──────── GIVEN RECORDS

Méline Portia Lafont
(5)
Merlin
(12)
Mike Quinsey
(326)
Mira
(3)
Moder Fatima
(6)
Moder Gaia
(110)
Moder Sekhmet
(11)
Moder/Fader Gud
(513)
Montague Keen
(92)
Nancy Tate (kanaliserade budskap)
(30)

────────────────

Which lines above contain the word "Moder"? List them.

Moder Fatima
Moder Gaia
Moder Sekhmet
Moder/Fader Gud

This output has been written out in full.